Cattiva perché di fatto si dà per chiusa questa stagione a inizio marzo, e allora le cose in campo non possono che peggiorare ulteriormente - e in questo senso va letto il post di ieri di Leao «Siamo soli contro tutto e tutti», un’accusa alla dirigenza di aver abbandonato allenatore e gruppo squadra a un nefasto destino.

Tare, fermo da quando non è più ds della Lazio, sembra il prescelto rispetto a Paratici e Berta (che preferiscono la Premier, in particolare l’Arsenal), ma non è questo il punto. Il punto è cosa sposta Tare nell’assetto dirigenziale del Milan. Sembra depotenziare Ibrahimovic invece, secondo noi, è l’esatto opposto. È lo svedese ad aver chiesto a Cardinale la disponibilità di ingaggiare un uomo di mercato più esperto e abile nelle trattative rispetto a Moncada e a Furlani. Né l’uno né l’altro sono abili a condurre trattative, il pane invece di gente come Tare, Paratici o Berta, ma il primo ha ottimi rapporti con Tare mentre il secondo non sembra averli più con Ibrahimovic. Già, Ibra non vuole più fare le veci del direttore sportivo che non c’è, non vuole più sporcarsi le mani nel mercato come successo a gennaio, non vuole più "abbassarsi" a quel livello perché non rientra nelle mansioni, nel ruolo e nella tipologia di contratto firmato a suo tempo.

 

È folle ma è così: Ibra non lavora per il Milan ma per Red Bird, quindi Cardinale, proprio per rimanere sopra gli altri dirigenti, giudicarne l’operato e riportare il tutto al proprietario. Non per caso il mercato di gennaio del Milan è stato Mendes-centrico, ovvero di accolta degli assistiti del superagente portoghese: prima Conceicao e poi Joao Felix che gioca sempre nonostante abbia fatto saltare quel poco di equilibrio che c’era in campo e nello spogliatoio, perché prima almeno le gerarchie nel reparto offensivo erano chiare. È stata una sessione di passaggio in cui il Milan non ha provato a portare a casa quanti più giocatori possibili per svoltare con Ibra che, di fatto, ha dovuto fare il direttore sportivo. Ha anche ammesso di averne risentito, solo che nessuno interpretò così le sue dichiarazioni: «Tutto davvero molto stressante.
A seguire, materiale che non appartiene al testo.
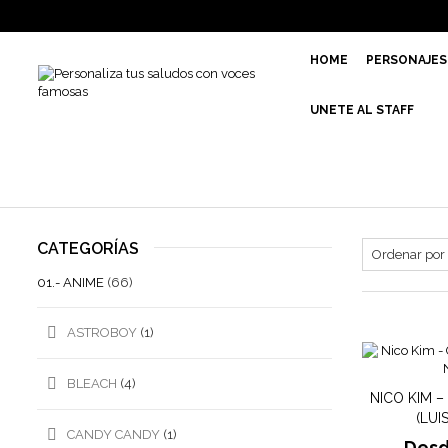
HOME
PERSONAJES
UNETE AL STAFF
CATEGORÍAS
01.- ANIME
(66)
ASTROBOY
(1)
BLEACH
(4)
NICO KIM 
(LUI
CANDY CANDY
(1)
Des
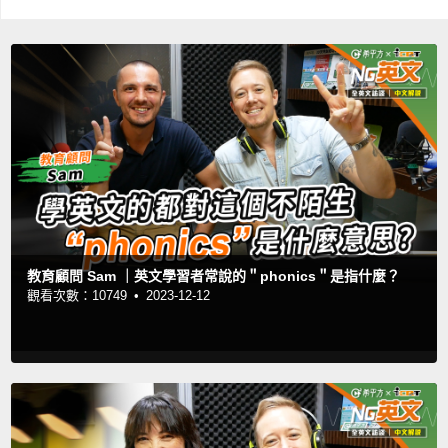
教育顧問 Sam ｜英文學習者常說的＂phonics＂是指什麼？
觀看次數：10749 •
2023-12-12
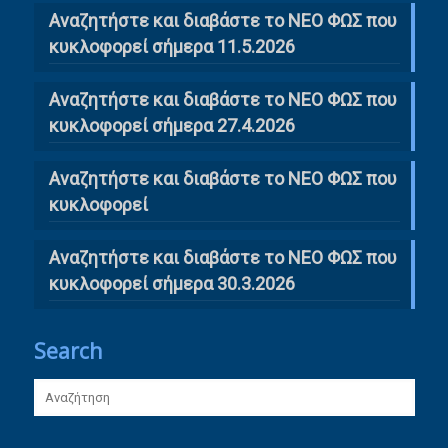
Αναζητήστε και διαβάστε το ΝΕΟ ΦΩΣ που
κυκλοφορεί σήμερα 11.5.2026
Αναζητήστε και διαβάστε το ΝΕΟ ΦΩΣ που
κυκλοφορεί σήμερα 27.4.2026
Αναζητήστε και διαβάστε το ΝΕΟ ΦΩΣ που
κυκλοφορεί
Αναζητήστε και διαβάστε το ΝΕΟ ΦΩΣ που
κυκλοφορεί σήμερα 30.3.2026
Search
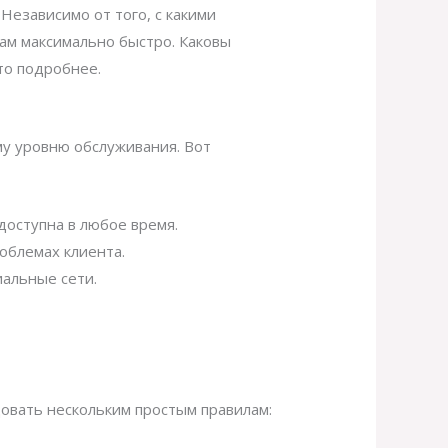
Независимо от того, с какими
ам максимально быстро. Каковы
то подробнее.
му уровню обслуживания. Вот
доступна в любое время.
облемах клиента.
иальные сети.
довать нескольким простым правилам:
Ho capito quanto fosse bravo Mino (Raiola, ndr)», disse un mese fa. Intanto Reijnders, unica nota lieta di questa stagione disgraziata, ha firmato il rinnovo fino al 2030. Altro indizio per cui il Milan sta lavorando per il futuro più che per il presente. E va bene così: l’unico lato positivo di una stagione buttata via a marzo è che puoi portarti avanti per giugno.